BEGIN

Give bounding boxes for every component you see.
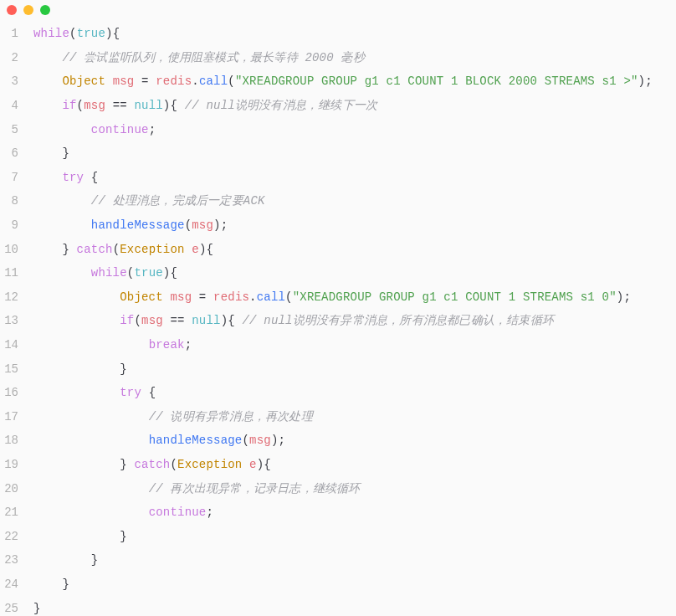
code-content[interactable]: // 再次出现异常，记录日志，继续循环 <box>33 481 361 496</box>
token-keyword: catch <box>77 243 113 256</box>
code-content[interactable]: continue; <box>33 123 156 136</box>
code-content[interactable]: // 处理消息，完成后一定要ACK <box>33 193 265 208</box>
line-number: 20 <box>0 482 33 495</box>
close-icon[interactable] <box>7 5 17 15</box>
token-ident: redis <box>156 74 192 88</box>
code-area: 1while(true){2 // 尝试监听队列，使用阻塞模式，最长等待 200… <box>0 18 676 616</box>
token-keyword: try <box>62 171 84 184</box>
code-content[interactable]: // 尝试监听队列，使用阻塞模式，最长等待 2000 毫秒 <box>33 50 365 65</box>
maximize-icon[interactable] <box>40 5 50 15</box>
code-line: 22 } <box>0 524 676 548</box>
code-content[interactable]: Object msg = redis.call("XREADGROUP GROU… <box>33 290 631 304</box>
line-number: 24 <box>0 578 33 591</box>
token-keyword: if <box>62 99 76 112</box>
code-content[interactable]: try { <box>33 386 156 399</box>
line-number: 6 <box>0 146 33 160</box>
code-line: 24 } <box>0 572 676 597</box>
token-plain <box>149 74 156 88</box>
line-number: 11 <box>0 266 33 280</box>
code-content[interactable]: handleMessage(msg); <box>33 218 228 232</box>
token-punct: } <box>120 530 127 543</box>
code-content[interactable]: } <box>33 362 127 376</box>
token-punct: ( <box>185 218 192 232</box>
line-number: 5 <box>0 123 33 136</box>
token-punct: ); <box>638 74 653 88</box>
code-content[interactable]: } <box>33 530 127 543</box>
code-content[interactable]: } <box>33 553 98 567</box>
code-content[interactable]: while(true){ <box>33 266 177 280</box>
token-keyword: try <box>120 386 141 399</box>
token-type: Exception <box>120 243 184 256</box>
code-content[interactable]: while(true){ <box>33 27 120 40</box>
token-punct: ); <box>271 434 285 447</box>
code-content[interactable]: if(msg == null){ // null说明没有异常消息，所有消息都已确… <box>33 313 554 328</box>
token-punct: ){ <box>199 243 213 256</box>
token-string: "XREADGROUP GROUP g1 c1 COUNT 1 BLOCK 20… <box>235 74 638 88</box>
line-number: 2 <box>0 51 33 64</box>
code-content[interactable]: } catch(Exception e){ <box>33 243 213 256</box>
token-punct: } <box>33 602 41 615</box>
token-keyword: continue <box>149 506 207 519</box>
line-number: 10 <box>0 243 33 256</box>
code-line: 3 Object msg = redis.call("XREADGROUP GR… <box>0 69 676 94</box>
token-punct: { <box>149 386 156 399</box>
code-line: 6 } <box>0 141 676 166</box>
token-keyword: continue <box>91 123 149 136</box>
code-line: 17 // 说明有异常消息，再次处理 <box>0 405 676 429</box>
code-content[interactable]: } <box>33 602 41 615</box>
code-line: 19 } catch(Exception e){ <box>0 453 676 477</box>
token-punct: } <box>120 458 134 471</box>
line-number: 18 <box>0 434 33 447</box>
code-line: 21 continue; <box>0 501 676 525</box>
code-content[interactable]: } <box>33 146 69 160</box>
token-literal: true <box>77 27 105 40</box>
token-punct: ( <box>77 99 84 112</box>
code-content[interactable]: if(msg == null){ // null说明没有消息，继续下一次 <box>33 98 377 113</box>
window-controls <box>0 0 676 18</box>
code-line: 11 while(true){ <box>0 261 676 285</box>
token-plain <box>242 458 249 471</box>
minimize-icon[interactable] <box>23 5 33 15</box>
token-ident: redis <box>213 290 249 304</box>
token-comment: // null说明没有消息，继续下一次 <box>185 99 378 112</box>
token-punct: ; <box>185 338 192 352</box>
token-keyword: if <box>120 314 134 327</box>
token-literal: true <box>134 266 162 280</box>
code-line: 18 handleMessage(msg); <box>0 429 676 453</box>
token-punct: } <box>91 553 99 567</box>
token-func: call <box>199 74 228 88</box>
token-plain <box>192 290 199 304</box>
code-content[interactable]: handleMessage(msg); <box>33 434 285 447</box>
token-punct: ); <box>213 218 228 232</box>
line-number: 9 <box>0 218 33 232</box>
code-line: 1while(true){ <box>0 22 676 46</box>
token-punct: } <box>120 362 127 376</box>
token-comment: // 再次出现异常，记录日志，继续循环 <box>149 482 361 495</box>
token-punct: ){ <box>257 458 271 471</box>
token-punct: } <box>62 243 76 256</box>
token-punct: ( <box>228 74 235 88</box>
code-content[interactable]: Object msg = redis.call("XREADGROUP GROU… <box>33 74 653 88</box>
token-punct: ( <box>285 290 293 304</box>
code-content[interactable]: continue; <box>33 506 213 519</box>
token-literal: null <box>134 99 162 112</box>
line-number: 25 <box>0 602 33 615</box>
code-content[interactable]: } <box>33 578 69 591</box>
token-func: handleMessage <box>91 218 185 232</box>
token-punct: ( <box>69 27 77 40</box>
line-number: 16 <box>0 386 33 399</box>
code-content[interactable]: break; <box>33 338 192 352</box>
code-line: 2 // 尝试监听队列，使用阻塞模式，最长等待 2000 毫秒 <box>0 46 676 70</box>
code-content[interactable]: } catch(Exception e){ <box>33 458 271 471</box>
token-ident: e <box>249 458 257 471</box>
token-punct: } <box>62 146 69 160</box>
code-content[interactable]: // 说明有异常消息，再次处理 <box>33 409 313 424</box>
code-line: 8 // 处理消息，完成后一定要ACK <box>0 189 676 213</box>
code-line: 10 } catch(Exception e){ <box>0 237 676 261</box>
code-line: 7 try { <box>0 166 676 190</box>
code-line: 16 try { <box>0 381 676 405</box>
line-number: 17 <box>0 410 33 424</box>
token-ident: msg <box>141 314 163 327</box>
code-content[interactable]: try { <box>33 171 98 184</box>
line-number: 21 <box>0 506 33 519</box>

END

* _Exercise brief_: With the pictures excluded, retype the records above verbatim.

* _Exercise output_:
Give bounding boxes for every component you see.
code-content[interactable]: // 再次出现异常，记录日志，继续循环 <box>33 481 361 496</box>
token-keyword: catch <box>77 243 113 256</box>
code-content[interactable]: continue; <box>33 123 156 136</box>
code-content[interactable]: // 处理消息，完成后一定要ACK <box>33 193 265 208</box>
line-number: 20 <box>0 482 33 495</box>
close-icon[interactable] <box>7 5 17 15</box>
token-ident: redis <box>156 74 192 88</box>
code-area: 1while(true){2 // 尝试监听队列，使用阻塞模式，最长等待 200… <box>0 18 676 616</box>
token-keyword: try <box>62 171 84 184</box>
code-content[interactable]: // 尝试监听队列，使用阻塞模式，最长等待 2000 毫秒 <box>33 50 365 65</box>
maximize-icon[interactable] <box>40 5 50 15</box>
code-line: 22 } <box>0 524 676 548</box>
code-content[interactable]: Object msg = redis.call("XREADGROUP GROU… <box>33 290 631 304</box>
line-number: 24 <box>0 578 33 591</box>
token-keyword: if <box>62 99 76 112</box>
code-content[interactable]: try { <box>33 386 156 399</box>
line-number: 6 <box>0 146 33 160</box>
code-line: 24 } <box>0 572 676 597</box>
token-plain <box>149 74 156 88</box>
line-number: 11 <box>0 266 33 280</box>
code-content[interactable]: handleMessage(msg); <box>33 218 228 232</box>
token-punct: } <box>120 530 127 543</box>
code-content[interactable]: } <box>33 362 127 376</box>
token-punct: ( <box>185 218 192 232</box>
line-number: 5 <box>0 123 33 136</box>
token-punct: ); <box>638 74 653 88</box>
code-content[interactable]: } <box>33 530 127 543</box>
code-content[interactable]: } <box>33 553 98 567</box>
code-content[interactable]: while(true){ <box>33 266 177 280</box>
token-keyword: try <box>120 386 141 399</box>
token-type: Exception <box>120 243 184 256</box>
code-content[interactable]: while(true){ <box>33 27 120 40</box>
token-punct: ); <box>271 434 285 447</box>
code-content[interactable]: if(msg == null){ // null说明没有异常消息，所有消息都已确… <box>33 313 554 328</box>
token-punct: ){ <box>199 243 213 256</box>
token-string: "XREADGROUP GROUP g1 c1 COUNT 1 BLOCK 20… <box>235 74 638 88</box>
line-number: 2 <box>0 51 33 64</box>
code-content[interactable]: } catch(Exception e){ <box>33 243 213 256</box>
token-punct: } <box>33 602 41 615</box>
token-keyword: continue <box>149 506 207 519</box>
line-number: 10 <box>0 243 33 256</box>
code-line: 3 Object msg = redis.call("XREADGROUP GR… <box>0 69 676 94</box>
token-punct: { <box>149 386 156 399</box>
code-line: 6 } <box>0 141 676 166</box>
token-keyword: continue <box>91 123 149 136</box>
code-line: 17 // 说明有异常消息，再次处理 <box>0 405 676 429</box>
code-content[interactable]: } <box>33 602 41 615</box>
code-line: 19 } catch(Exception e){ <box>0 453 676 477</box>
token-punct: } <box>120 458 134 471</box>
line-number: 18 <box>0 434 33 447</box>
code-line: 21 continue; <box>0 501 676 525</box>
code-content[interactable]: } <box>33 146 69 160</box>
token-literal: true <box>77 27 105 40</box>
token-punct: ( <box>77 99 84 112</box>
code-content[interactable]: if(msg == null){ // null说明没有消息，继续下一次 <box>33 98 377 113</box>
window-controls <box>0 0 676 18</box>
code-line: 11 while(true){ <box>0 261 676 285</box>
token-plain <box>242 458 249 471</box>
minimize-icon[interactable] <box>23 5 33 15</box>
token-ident: redis <box>213 290 249 304</box>
token-comment: // null说明没有消息，继续下一次 <box>185 99 378 112</box>
token-punct: ; <box>185 338 192 352</box>
token-keyword: if <box>120 314 134 327</box>
token-literal: true <box>134 266 162 280</box>
code-line: 18 handleMessage(msg); <box>0 429 676 453</box>
token-punct: } <box>91 553 99 567</box>
token-func: call <box>199 74 228 88</box>
token-plain <box>192 290 199 304</box>
code-content[interactable]: handleMessage(msg); <box>33 434 285 447</box>
token-punct: ); <box>213 218 228 232</box>
line-number: 9 <box>0 218 33 232</box>
code-line: 1while(true){ <box>0 22 676 46</box>
token-punct: } <box>120 362 127 376</box>
token-comment: // 再次出现异常，记录日志，继续循环 <box>149 482 361 495</box>
token-punct: ){ <box>257 458 271 471</box>
token-punct: } <box>62 243 76 256</box>
token-punct: ( <box>228 74 235 88</box>
code-content[interactable]: Object msg = redis.call("XREADGROUP GROU… <box>33 74 653 88</box>
token-punct: ( <box>285 290 293 304</box>
code-content[interactable]: continue; <box>33 506 213 519</box>
token-literal: null <box>134 99 162 112</box>
line-number: 25 <box>0 602 33 615</box>
code-content[interactable]: } <box>33 578 69 591</box>
token-func: handleMessage <box>91 218 185 232</box>
token-punct: ( <box>69 27 77 40</box>
line-number: 16 <box>0 386 33 399</box>
code-content[interactable]: break; <box>33 338 192 352</box>
code-line: 2 // 尝试监听队列，使用阻塞模式，最长等待 2000 毫秒 <box>0 46 676 70</box>
code-content[interactable]: } catch(Exception e){ <box>33 458 271 471</box>
token-ident: e <box>249 458 257 471</box>
token-punct: } <box>62 146 69 160</box>
code-content[interactable]: // 说明有异常消息，再次处理 <box>33 409 313 424</box>
code-line: 8 // 处理消息，完成后一定要ACK <box>0 189 676 213</box>
code-line: 10 } catch(Exception e){ <box>0 237 676 261</box>
code-line: 7 try { <box>0 166 676 190</box>
code-line: 16 try { <box>0 381 676 405</box>
line-number: 17 <box>0 410 33 424</box>
token-ident: msg <box>141 314 163 327</box>
code-content[interactable]: try { <box>33 171 98 184</box>
line-number: 21 <box>0 506 33 519</box>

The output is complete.